Paz Serrano Cabeza cogiendo higos chumbos en la vereda del Obispo, donde actualmente se sitúa la Avenida de Andalucía, también llamado el camino del Punto. Los que se quedaron aquí, no habiendo sucumbido a la emigración, siguieron aprovechando la economía depredadora de toda la vida. Una forma de supervivencia
era aprovechar los productos de temporada que daba la naturaleza.





Esta recolección de frutos ha estado ligada a los primeros pobladores de esta zona, como fueron los hombres que pintaron el Tajo de las Figuras y ha continuado hasta la actualidad, donde en épocas de crisis económica como la actual, se ha convertido en un verdadero salvavidas. 

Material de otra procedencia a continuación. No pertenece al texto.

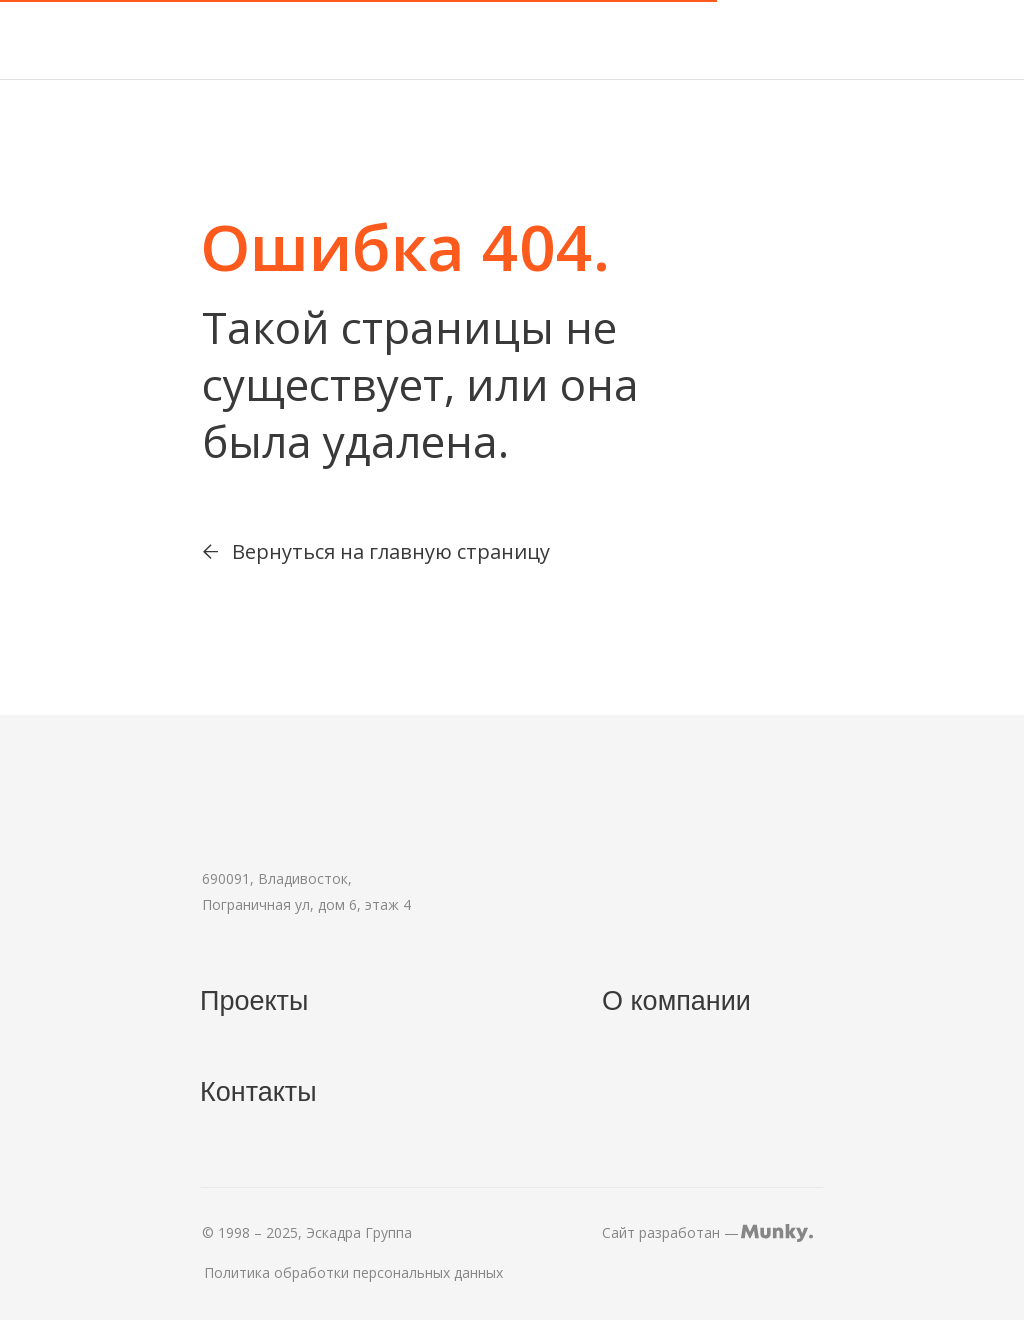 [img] (141, 39)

Los higos chumbos se cogían no solo para el consumo humano, también como pienso para los cochinos. Se cogen los higos chumbos con una caña que adaptaban para no pincharse con las púas. Una vez en la caña se soltaban en un cubo de lata y después se cribaban o se barrían con escobas de palmas para quitarles las púas y luego se pelan. Seguramente que es por la mañana ya que es el momento más adecuado para coger higos chumbos, debido a que al estar mojados del rocío de la noche las púas no vuelan. Era una tarea dura e incómoda por el trabajo de cogerlos, barrerlos… por las puyas, por la carga, pues también la mayoría de las veces lo hacían las mujeres. 



Dentro de la concepción de la nueva sociedad franquista a la mujer se le apartó del mercado laboral y se le asignó el hogar. Pero, una cosa era lo que se proponía el nuevo estado y otra es lo que se conseguía. En el campo, ante las duras condiciones de vida, las mujeres siguieron recolectando frutos como lo habían hecho siempre y en casos como el de los higos chumbos, casi monopolizaban la recolección.


En la actualidad, la vereda del obispo donde se sitúa esta foto está urbanizada, constituyendo el eje viario de la Avenida de Andalucía, que vertebra una parte del ensache reciente del pueblo. Esas tunas han desaparecido por el crecimiento urbano. Pero recientemente «La Tuna Pullosa», como se le conoce por aquí a estas chumberas ha sido afectada por el ataque de la cochinilla gruesa o silvestre. Las tunas se han llenado de unas masas blancas algodonosas que chupan la savia de la planta y terminan secándola. La plaga se propaga a tal velocidad que está poniendo en peligro esos ricos y maravillosos ecosistemas que constituyen los vallados de esta zona, donde el conejo y el acebuche completan este hábitat.